# Changing channels- pause/no pause, at random?



## mishafp (Nov 8, 2006)

When I watch NFL games on Sunday, I often switch between the two games on FOX and CBS. Some Sundays, when I go back and forth between games, the Edge does what TIVO has always done and just stays on live TV on both games. Other Sundays, it auto-pauses the games when I change channels, so when I got back to the prior challenge, I'm like 10 minutes behind.

Frankly, I'm fine with either of these- they each have their pluses- but it is a bit frustrating that it isn't consistent, and I never know what to expect on any particular Sunday. Any chance I'm doing something weird to create this situation? (I only see this on NFL Sunday because that's really the only time I'm watching two live TV events at once.)


----------



## Bobby-Tivo (Mar 13, 2006)

mishafp said:


> When I watch NFL games on Sunday, I often switch between the two games on FOX and CBS. Some Sundays, when I go back and forth between games, the Edge does what TIVO has always done and just stays on live TV on both games. Other Sundays, it auto-pauses the games when I change channels, so when I got back to the prior challenge, I'm like 10 minutes behind.
> 
> Frankly, I'm fine with either of these- they each have their pluses- but it is a bit frustrating that it isn't consistent, and I never know what to expect on any particular Sunday. Any chance I'm doing something weird to create this situation? (I only see this on NFL Sunday because that's really the only time I'm watching two live TV events at once.)


Well, since you're fine either way why not just pause it before switching? That way you know it's paused.


----------



## mishafp (Nov 8, 2006)

Bobby-Tivo said:


> Well, since you're fine either way why not just pause it before switching? That way you know it's paused.

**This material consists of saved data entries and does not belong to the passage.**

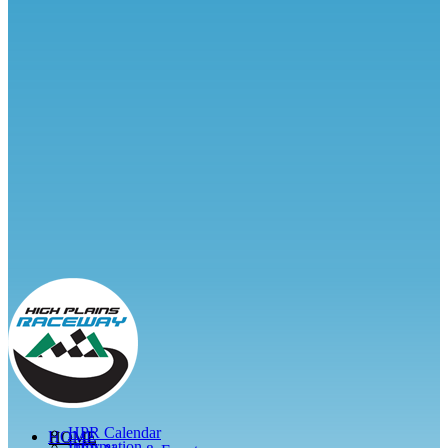
HPR Calendar
HOME
Information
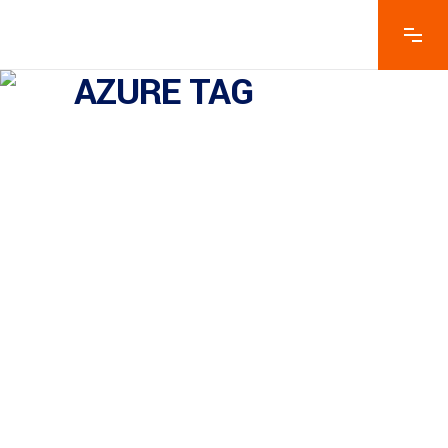
AZURE TAG
Mulesoft Vs Azure Functions
– What We Think?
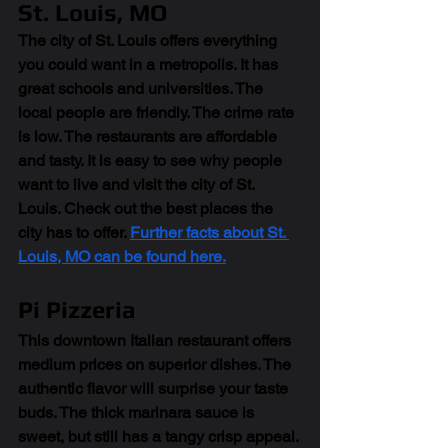
St. Louis, MO
The city of St. Louis offers everything 
you could want in a metropolis. It has 
great schools and universities. The 
local people are friendly. The crime rate 
is low. The restaurants are affordable 
and tasty. It is easy to see why people 
want to live and visit the city of St. 
Louis. Check out the best places the 
city has to offer. 
Further facts about St. 
Louis, MO can be found here.
Pi Pizzeria
This downtown Italian restaurant offers 
medium prices on superior dishes. The 
authentic flavor will surprise your taste 
buds. The thick marinara sauce is 
sweet, but still has a tangy crisp appeal. 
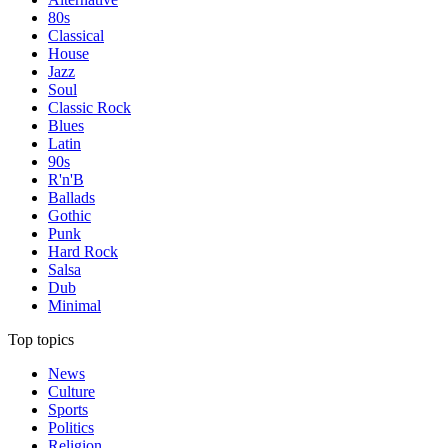
80s
Classical
House
Jazz
Soul
Classic Rock
Blues
Latin
90s
R'n'B
Ballads
Gothic
Punk
Hard Rock
Salsa
Dub
Minimal
Top topics
News
Culture
Sports
Politics
Religion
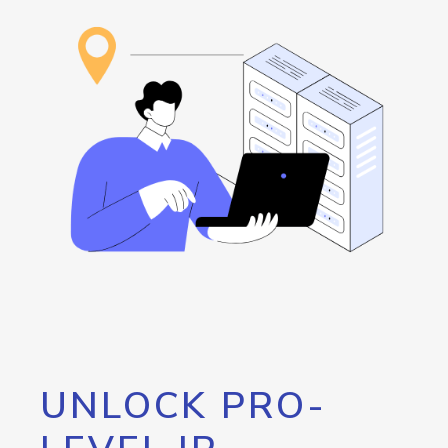
UNLOCK PRO-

When you are flipping between two live games, kind of a pain to always press "pause" before changing channels...


----------



## mattyro7878 (Nov 27, 2014)

Tuners behave differently if you use last channel or right arrow. If you are recording both tuners you can use last channel button but you will always go live. If you use the right arrow to pick your tuner the buffer will remain wherever you left it. I was switching between the UConn men and women last night and confirmed this.


----------